要帮忙人家把滑滑板的假人给搬上地铁楼梯。
All this is for a croissant and a doughnut? Those things already existed.
排这么长,就为了吃牛角面包加甜甜圈?这俩东西早就发明了。
Where was all the fanfare when I combined the sleeping pill with the morning after pill
我当年混合了事后避孕药与安眠药时,我的广大粉丝热潮都上哪去了,
and called it the "sleep-through- the-morning-after" Pill?
那药我命名为"事后睡一觉避孕药"。
How did these things get so popular?
这东西怎么会这么火爆啊?
There's no science to this trend stuff.
潮流本来就是很不科学的东西。
It's all decided by one bitchy gay guy typing in his room, making it all up.
就只是某个死贱基男在房里瞎掰报道捧起来的。
Well, then we have to do some trend research.
那我们得研究一下这潮流啊。
We've got to figure out how to make Max's homemade cupcakes the next cronuts.
得研究出怎么样把麦克斯自制小蛋糕捧成下一个牛角圈。
I hate all these stupid trends. Cleanses, cronuts, condoms.
我烦死这些潮流商品了。排毒,牛角圈,避孕套。
Excuse me, sir, My name's Caroline. I'm a trend researcher.
先生,打扰一下。我叫卡洛琳。我是一个潮流分析员。
I'm Chuck. I sell magnets.
我叫查克。卖磁铁的。
What made you want to spend an entire day in line for cronuts?
是什么原因让你排队一整天只为了买到牛角圈?
I like croissants. I like doughnuts. I'm a fat guy. It all adds up.
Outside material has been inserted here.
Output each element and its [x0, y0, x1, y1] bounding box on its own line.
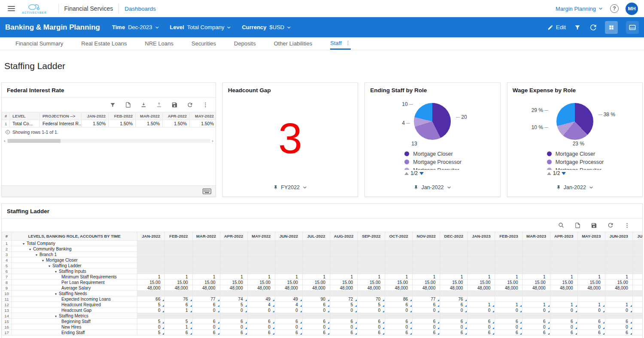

我喜欢牛角面包。也喜欢甜甜圈。我还是个胖子。不言自明了吧。
That's true. You are a fat guy. And there's a doughnut shop right across the street.
的确。你是个胖子没错。对街就有一家甜甜圈店。
So why don't you just stop there, get a damn doughnut,
你为啥不去那边一趟,买个甜甜圈呢,
and save yourself the last 200 possibly life-threatening steps to here?
也拯救你於之前那200步随时都可能倒下的路程呢?
Look, it's two things I like put together. End of story.
这东西把我两个所爱食物合二为一。还需要解释吗。
That's it, Max. It's the two things together. One thing isn't enough anymore.
就是这个,麦克斯。重点在合二为一。单纯一个已经不够了。
Yeah, that's why Oleg's cousin hung himself.
所以奥列格的表哥才上吊自杀啊。
I'm serious. When's the last time you did just one thing?
我是认真的。你上一次只做一件事是什么时候?
Like, watch a movie without playing a game on your phone?
比如没一边看电影,一边在玩手机?
Magic Mike. Wait, does playing with yourself count?
看《魔力麦克》时。等等,边看边"玩自己"算吗?
Come on, let's get to the end of the line.
走吧,我们去最后面排队吧。
End of the line? That's for rookies. I'm a line pro.
最后面排队?那是新手干的事。我是排队大师。
My mom and I waited in line for food stamps, Bob Seger lawn seats.
我和我妈总需要排队等食品救济劵,演唱会场外草地位。
We spent a Saturday in the "Guns for cash" line.
不过我们有个周六在"枪换钱"活动排了一天。
Now that's a line you don't want to cut in. Follow my lead.
因为那个队绝对不能随便插。跟着我。
Hey, man, cronut line. What do you want to do after this?
兄弟,排队买牛角圈呢。买完之后打算干嘛?
Okay, all right, all right. Back of the line. Everybody relax.
好啦,行行行,我们去最后。大家别激动。
Guess my mom being topless had more to do with my line skills than I thought.
原来我的插队技术影响力远没有我妈裸上身来得大啊。